Introduction
Giant cell tumor (GCT) of bone is locally aggressive
and generally occurs in the meta-epiphyseal region of long bones.
In the USA, GCT accounts for ~20% of all primary bone lesions, with
a similar occurence in Asia (1–3). The
presenting symptom of GCT is pain accompanied by deformity,
swelling and limited joint function at the affected extremity.
Occasionally, symptoms from nerve compression and pathological
fracture are also identified. Shi et al (4) reported that the 5-, 10- and 15-year
survival rates were 97, 93 and 81%, respectively, following
radiotherapy treatment. The treatment of GCT is often complicated
with local recurrence. Intralesional curettage is the standard of
treatment for primary GCTs. Due to the high incidence of recurrence
and metastasis associated with GCT, local adjuvant therapies, such
as phenol or liquid nitrogen zoledronic acid, have been recommended
(5–7). However, at present, there are no
effective methods to prevent local recurrence and metastasis.

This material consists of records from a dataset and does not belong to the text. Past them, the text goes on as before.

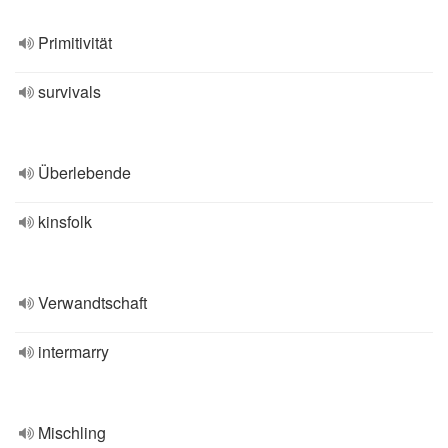
Primitivität
survivals
Überlebende
kinsfolk
Verwandtschaft
intermarry
Mischling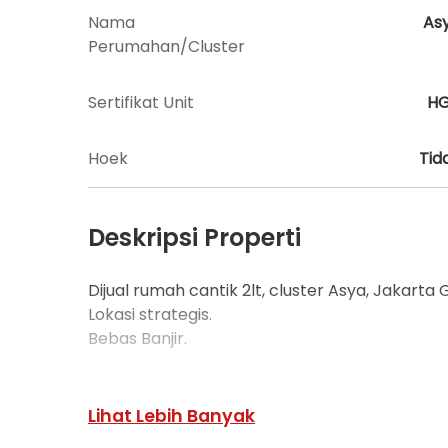
Nama
As
Perumahan/Cluster
Sertifikat Unit
H
Hoek
Tid
Deskripsi Properti
Dijual rumah cantik 2lt, cluster Asya, Jakarta
Lokasi strategis.
Bebas Banjir.
LT 98m (7x14m).
LB 78m( 2lantai).
Lihat Lebih Banyak
KT 3.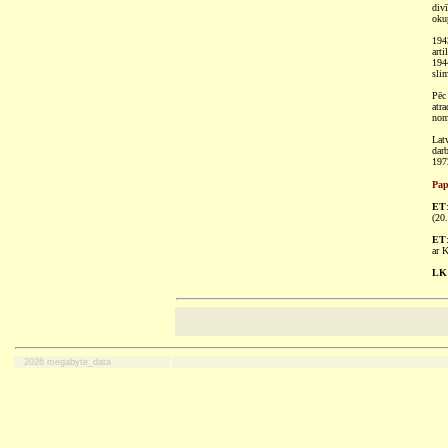
div
okup
194
arti
194
slim
Pēc
atr
nom
Lat
dar
197
Pap
ET
(20
ET
ar K
LK 
2026 megabyte_data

Ultrasonic scalpels may be used to cut tissue and simultaneously
avoid bleeding. Therefore, these instruments have been widely used
in laparoscopic surgery. Based on the unique effect of the
ultrasonic scalpel, it has been utilized to treat bone tumors
(8). In the past five years, we
have experienced successful treatment of GCT of long bones using
this technique (9). Therefore, the
present study aimed to investigate the advantages and long-term
outcomes of ultrasonic scalpel in the treatment of GCT of long
bones.
Patients and methods
Patients
This study retrospectively analyzed 32 patients with
GCT of long bones, including 24 male cases and 8 female cases, who
presented at the Beijing Ditan Hospital, Capital Medical University
(Beijing, China) between February 2004 and February 2007. The age
ranged from 8 to 34 years old (mean age, 23.5 years old), and the
32 cases of GCT were randomly divided into observation group (n=10)

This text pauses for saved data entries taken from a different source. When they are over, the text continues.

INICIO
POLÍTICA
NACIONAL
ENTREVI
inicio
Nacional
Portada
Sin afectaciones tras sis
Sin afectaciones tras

and control group (n=22). The 10 cases of the observation group
included eight males and two females, with an age range of 8–28
years old (mean age, 22 years old). Among these 10 cases, the tumor
occurrence sites were as follows: Four cases in the distal femur,
two in the proximal femur, three in the proximal tibia and one in
the proximal humerus. Additionally, one case with proximal femur
GCT and one case with proximal humerus GCT presented with
pathological fracture. The 22 cases of the control group included
16 males and six females, with an age range of 10–34 years old
(mean age, 24.2 years old); The tumor occurrence sites of the
control group may be broken down as follows: Eight cases in the
distal femur, six cases in the proximal femur, seven cases in the
proximal tibia and one case in the proximal humerus.

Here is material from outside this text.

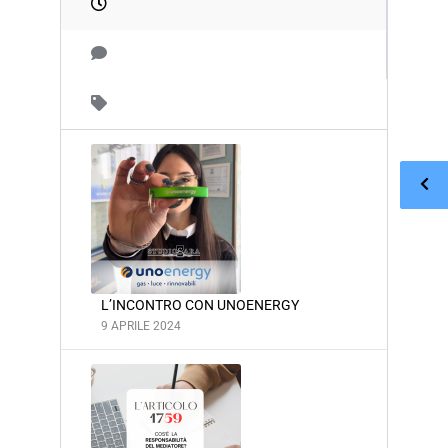
L’INCONTRO CON UNOENERGY
9 APRILE 2024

Plain radiographs, chest X-ray, computed tomography
(CT) and/or magnetic resonance imaging (MRI) were performed on more
than one plane in all patients. In addition, all patients received
fine needle aspiration cytology and/or open biopsy. The thickness
of the subchondral bone at the adjacent articular surface was
measured, and clinical and radiographic examinations were performed
regularly in the follow-up study.
The two GCT groups received intralesional curettage
followed by local methotrexate treatment and bone grafting. While
the observation group underwent ultrasonic scalpel for
intralesional curettage.
Routine postoperative follow-up examinations were
performed at 1, 3 and/or 6 months and thereafter every 6 months for
3 years. Following this, no further follow-up examination was
routinely scheduled. Patients who did not experience recurrence
were censored at the last follow-up study, and the mean duration of
follow-up was 78 months (range, 60–96 months). Routine follow-up
study included clinical examination and conventional radiography at
the operative site. CT and MRI were used for further investigation
when radiography demonstrated a suspected relapse (such as graft or
bone resorption, expansile change and local soft tissue swelling or
mass formation) or when clinical symptoms and signs showed
recurrence despite negative radiography. In addition, a plain
radiograph or CT of the chest was performed to exclude metastasis.
Informed consent was obtained from all patients.
Ultrasonic scalpel
The Exploiter™ ultrasonic scalpel (UOSS-II) was
purchased from Beijing Beyonder Technologies Co., Ltd. (Beijing,
China) and consists of three parts: The main engine, the hand shank
and burr and the cooling system. The signal generator is controlled
by the ultrasonic frequency electrical signal from the computer.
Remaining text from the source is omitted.